Wichtig zu wissen!

Kategorie: KfZ

2011
02. Feb.

Fahrzeugpapiere im Handschuhfach

Grob fahrlässiges Herbeiführen des Versicherungsfalles?

Für Aufsehen sorgte ein Ende August 2007 bekannt gewordenes, rechtskräftiges Urteil des OLG Celle, wonach das dauerhafte Zurücklassen von Fahrzeugpapieren im Handschuhfach eines gestohlenen Fahrzeugs zur Leistungsfreiheit des Versicherers führte.

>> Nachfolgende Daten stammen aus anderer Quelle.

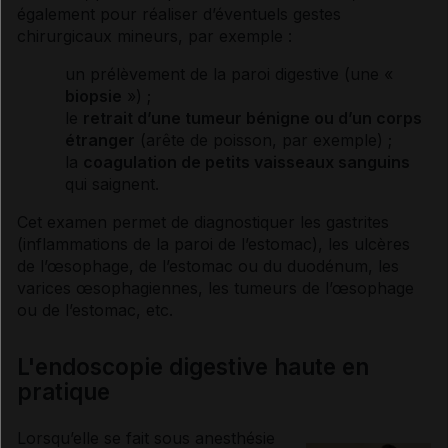
également pour réaliser d’éventuels gestes
chirurgicaux mineurs, par exemple :
un prélèvement de la paroi digestive (une «
biopsie
») ;
le
retrait d’une
tumeur
bénigne ou d’un corps
étranger
(arête de poisson, par exemple) ;
la
coagulation de petits vaisseaux sanguins
qui saignent.
Cet examen permet de diagnostiquer les
gastrites
(
inflammations
de la paroi de l’estomac), les
ulcères
de l’œsophage, de l’estomac ou du
duodénum
, les
varices
œsophagiennes, les
tumeurs
de l’œsophage
ou de l’estomac, etc.
L'endoscopie digestive haute en
pratique
Lorsqu’elle se fait sous
anesthésie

Bislang wurde vom Bundesgerichtshof (BGH) und den Obergerichten im Einzelfall entschieden, ob das Zurücklassen von Fahrzeugpapieren im Handschuhfach grob fahrlässig war und deswegen der Versicherungsschutz versagt werden konnte. Die Bandbreite der verschiedenen Urteile kann im Ergebnis so zusammengefasst werden, dass derjenige fahrlässig handelt, der Fahrzeugpapiere und/oder -Schlüssel im Fahrzeug belässt.

Das Urteil im vorliegenden Fall ist jedoch aus einem anderen Grund interessant: Zwar hat der Versicherer den Beweis dafür zu erbringen, dass der Diebstahl eines Fahrzeugs grob fahrlässig ermöglicht wurde. Jedoch muss dieser Beweis gar nicht geführt werden, da das dauerhafte Zurücklassen von Fahrzeugpapieren im Handschuhfach eine erhebliche Gefahrerhöhung im Sinne des Versicherungsvertragsgesetzes (VVG) darstellt. Wird diese erhöhte Gefahr dem Versicherer nicht angezeigt, ist er schon allein aus diesem Grund leistungsfrei.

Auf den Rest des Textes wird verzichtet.